Tizard met with both Vannevar Bush and George W. Lewis and told them about jet propulsion, but he revealed very little except the seriousness of British efforts. Bush later recalled: "The interesting parts of the subject, namely the explicit way in which the investigation was being carried out, were apparently not known to Tizard, and at least he did not give me any indication that he knew such details". Later, Bush realised that the development of the Whittle engine was far ahead of the NACA project. In July 1941 he wrote to General "Hap" Arnold, commander of the USAAF, "It becomes evident that the Whittle engine is a satisfactory development and that it is approaching production, although we yet do not know just how satisfactory it is. Certainly, if it is now in such state that the British plans call for large production in five months, it is extraordinarily advanced and no time should be lost on the matter".

== Outcome and subsequent events ==
The Tizard mission was hailed as a success, especially for its impact on the subsequent development and deployment of radar as well as wider Allied technological cooperation during World War II. Although the German bombing of the UK was largely over by the time that the new radar systems were in production, technology such as aircraft radar and LORAN navigation greatly helped the Allied war effort in Europe and the Pacific. The development of the cavity magnetron, a key radar component, would enable the production of radar units small enough to be installed in night fighters, allow antisubmarine aircraft to locate surfaced U-boats and provide great navigational assistance to bombers. It is considered to be a significant factor in the eventual Allied victory in the Second World War. According to James Phinney Baxter III, Official Historian of the Office of Scientific Research and Development: "[T]he greatest of [British] contributions to radar was the development of the resonant cavity magnetron… This revolutionary discovery… was the first tube capable of producing power enough to make radar feasible at wave lengths of less than 50 centimeters. When the members of the Tizard Mission brought one to America in 1940, they carried the most valuable cargo ever brought to our [i.e., U.S.] shores. It sparked the whole development of microwave radar".

The Tizard mission caused the foundation of the MIT Radiation Lab in October 1940, which became one of the largest wartime projects, employing nearly 4,000 people at its peak. The mission also opened up channels of communication for the design and development of jet engines. Vannevar Bush recommended that arrangements should be made to produce the British engine in the United States by finding a suitable company. This company turned out to be General Electric and the US Whittle engine would emerge as the General Electric I-A and subsequent production General Electric J31.

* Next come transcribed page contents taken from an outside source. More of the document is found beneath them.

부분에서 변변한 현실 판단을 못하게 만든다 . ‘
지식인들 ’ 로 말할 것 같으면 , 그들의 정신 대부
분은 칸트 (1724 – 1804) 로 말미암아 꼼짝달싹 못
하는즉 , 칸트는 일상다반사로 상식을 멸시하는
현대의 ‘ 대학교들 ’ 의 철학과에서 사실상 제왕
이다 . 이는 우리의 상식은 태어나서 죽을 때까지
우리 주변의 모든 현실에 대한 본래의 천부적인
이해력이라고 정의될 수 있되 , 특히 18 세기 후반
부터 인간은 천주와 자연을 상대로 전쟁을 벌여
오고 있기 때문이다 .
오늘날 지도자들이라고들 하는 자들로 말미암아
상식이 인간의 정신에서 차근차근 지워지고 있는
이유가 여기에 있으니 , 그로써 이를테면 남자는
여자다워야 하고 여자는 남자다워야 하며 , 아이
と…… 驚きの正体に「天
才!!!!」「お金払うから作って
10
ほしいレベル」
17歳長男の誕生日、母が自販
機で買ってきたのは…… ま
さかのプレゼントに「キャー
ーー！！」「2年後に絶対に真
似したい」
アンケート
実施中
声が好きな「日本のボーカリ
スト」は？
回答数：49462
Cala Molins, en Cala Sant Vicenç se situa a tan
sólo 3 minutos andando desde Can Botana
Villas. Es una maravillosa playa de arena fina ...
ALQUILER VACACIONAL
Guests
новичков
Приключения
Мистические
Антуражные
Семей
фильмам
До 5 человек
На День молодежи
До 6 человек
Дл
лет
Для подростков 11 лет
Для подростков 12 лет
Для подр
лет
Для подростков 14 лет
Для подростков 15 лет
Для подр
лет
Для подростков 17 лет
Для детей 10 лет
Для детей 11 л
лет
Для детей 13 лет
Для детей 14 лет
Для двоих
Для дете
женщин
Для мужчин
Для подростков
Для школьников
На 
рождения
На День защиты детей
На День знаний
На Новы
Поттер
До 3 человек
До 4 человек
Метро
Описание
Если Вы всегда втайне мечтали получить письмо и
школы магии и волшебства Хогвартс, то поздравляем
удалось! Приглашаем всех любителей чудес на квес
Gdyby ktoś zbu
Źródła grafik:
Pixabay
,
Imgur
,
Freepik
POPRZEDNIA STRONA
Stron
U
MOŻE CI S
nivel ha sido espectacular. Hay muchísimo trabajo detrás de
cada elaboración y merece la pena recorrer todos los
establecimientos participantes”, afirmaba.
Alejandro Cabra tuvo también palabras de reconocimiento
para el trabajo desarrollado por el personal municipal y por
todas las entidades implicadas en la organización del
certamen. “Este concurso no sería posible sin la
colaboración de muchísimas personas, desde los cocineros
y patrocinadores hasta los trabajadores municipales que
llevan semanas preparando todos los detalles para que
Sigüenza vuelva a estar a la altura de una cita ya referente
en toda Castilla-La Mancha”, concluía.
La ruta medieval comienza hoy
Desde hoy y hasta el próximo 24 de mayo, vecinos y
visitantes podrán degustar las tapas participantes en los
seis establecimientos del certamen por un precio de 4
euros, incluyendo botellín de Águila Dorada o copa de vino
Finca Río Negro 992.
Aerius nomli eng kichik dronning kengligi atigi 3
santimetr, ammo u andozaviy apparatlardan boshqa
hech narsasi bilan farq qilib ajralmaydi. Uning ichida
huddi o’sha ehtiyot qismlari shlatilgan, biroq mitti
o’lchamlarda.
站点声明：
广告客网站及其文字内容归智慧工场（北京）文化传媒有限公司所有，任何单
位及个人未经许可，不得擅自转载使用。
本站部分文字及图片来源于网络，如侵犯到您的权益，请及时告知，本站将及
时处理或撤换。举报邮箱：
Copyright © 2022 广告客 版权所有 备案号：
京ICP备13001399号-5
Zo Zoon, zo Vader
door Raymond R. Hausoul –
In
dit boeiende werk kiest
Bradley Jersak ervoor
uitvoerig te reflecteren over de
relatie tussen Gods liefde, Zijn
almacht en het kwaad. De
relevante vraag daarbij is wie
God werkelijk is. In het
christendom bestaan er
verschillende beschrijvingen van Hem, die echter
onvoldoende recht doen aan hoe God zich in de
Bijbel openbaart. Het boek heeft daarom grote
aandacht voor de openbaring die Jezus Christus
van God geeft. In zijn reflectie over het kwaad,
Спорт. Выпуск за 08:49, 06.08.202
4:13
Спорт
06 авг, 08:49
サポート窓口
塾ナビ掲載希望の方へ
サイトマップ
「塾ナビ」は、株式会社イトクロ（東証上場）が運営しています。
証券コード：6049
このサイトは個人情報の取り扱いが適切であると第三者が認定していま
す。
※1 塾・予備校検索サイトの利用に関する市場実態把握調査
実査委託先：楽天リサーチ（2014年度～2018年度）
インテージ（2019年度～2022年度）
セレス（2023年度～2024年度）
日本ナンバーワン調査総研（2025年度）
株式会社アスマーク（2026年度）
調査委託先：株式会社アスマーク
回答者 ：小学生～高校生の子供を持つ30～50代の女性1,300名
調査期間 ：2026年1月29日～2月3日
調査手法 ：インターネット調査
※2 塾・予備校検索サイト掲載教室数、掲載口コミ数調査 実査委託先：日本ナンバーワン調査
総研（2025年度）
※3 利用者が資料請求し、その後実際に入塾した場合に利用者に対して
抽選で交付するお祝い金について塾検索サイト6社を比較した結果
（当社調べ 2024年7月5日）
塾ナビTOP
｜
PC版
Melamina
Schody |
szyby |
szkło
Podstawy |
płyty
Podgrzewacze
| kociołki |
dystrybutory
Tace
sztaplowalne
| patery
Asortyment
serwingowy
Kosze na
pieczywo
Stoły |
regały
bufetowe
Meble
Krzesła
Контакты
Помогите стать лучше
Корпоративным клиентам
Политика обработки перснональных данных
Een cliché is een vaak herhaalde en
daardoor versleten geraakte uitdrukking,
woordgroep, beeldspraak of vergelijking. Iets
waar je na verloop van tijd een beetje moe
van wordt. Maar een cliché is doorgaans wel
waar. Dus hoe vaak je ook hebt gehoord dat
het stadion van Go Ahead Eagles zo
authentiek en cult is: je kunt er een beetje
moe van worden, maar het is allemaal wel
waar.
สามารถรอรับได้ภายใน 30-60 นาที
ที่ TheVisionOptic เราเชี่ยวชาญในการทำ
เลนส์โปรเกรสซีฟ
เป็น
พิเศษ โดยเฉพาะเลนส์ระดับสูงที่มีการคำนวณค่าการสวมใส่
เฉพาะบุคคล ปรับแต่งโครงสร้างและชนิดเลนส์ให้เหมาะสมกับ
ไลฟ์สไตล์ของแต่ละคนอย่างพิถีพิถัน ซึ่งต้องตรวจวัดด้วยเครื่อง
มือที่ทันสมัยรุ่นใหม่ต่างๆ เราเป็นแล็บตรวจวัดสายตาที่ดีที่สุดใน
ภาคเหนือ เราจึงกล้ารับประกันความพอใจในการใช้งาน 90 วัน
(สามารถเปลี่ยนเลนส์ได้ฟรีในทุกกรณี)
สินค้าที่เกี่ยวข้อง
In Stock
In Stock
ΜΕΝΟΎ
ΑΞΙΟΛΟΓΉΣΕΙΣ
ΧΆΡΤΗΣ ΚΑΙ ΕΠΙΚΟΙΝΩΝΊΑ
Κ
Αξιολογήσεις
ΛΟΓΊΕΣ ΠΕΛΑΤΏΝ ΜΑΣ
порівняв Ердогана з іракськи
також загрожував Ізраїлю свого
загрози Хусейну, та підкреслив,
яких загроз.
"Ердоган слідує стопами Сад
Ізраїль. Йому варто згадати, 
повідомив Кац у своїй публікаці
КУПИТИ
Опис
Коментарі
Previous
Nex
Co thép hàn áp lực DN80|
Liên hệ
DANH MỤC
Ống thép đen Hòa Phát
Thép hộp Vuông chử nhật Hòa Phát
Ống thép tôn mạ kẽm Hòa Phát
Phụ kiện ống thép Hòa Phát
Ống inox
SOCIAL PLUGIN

When they returned to the UK in November 1940, the delegation reported that the slow neutron research conducted by French exiles in Cambridge, Columbia (by Fermi) and Canada (by Laurence) was probably irrelevant to the war effort. Nonetheless, since nuclear boilers could have some post-war value, they arranged for some financial support for the Canadian fission experiments. George Laurence later became involved in the secret exchanges of nuclear information between the British and the Americans. The British recognized the atomic bomb was a serious possibility when Franz Simon reported in December 1940 to the British MAUD Committee that it was feasible to separate the isotope uranium-235. Following this, the British created a nuclear weapons project, code named Tube Alloys, and encouraged the United States to begin this type of research, which became the Manhattan Project.

== Legacy ==
The Tizard Mission is seen as one of the key events in forging the wartime Anglo-American alliance. It was the foundation for cooperation in scientific research at institutions within and across the United States, the United Kingdom and Canada. Its legacy was marked on its 75th anniversary in 2015 by various groups including: the Massachusetts Institute of Technology, Imperial College London, Office of Naval Research, British Embassy in Washington, Canadian Embassy in Washington, National Air and Space Museum, and the Defense Visual Information Distribution Service.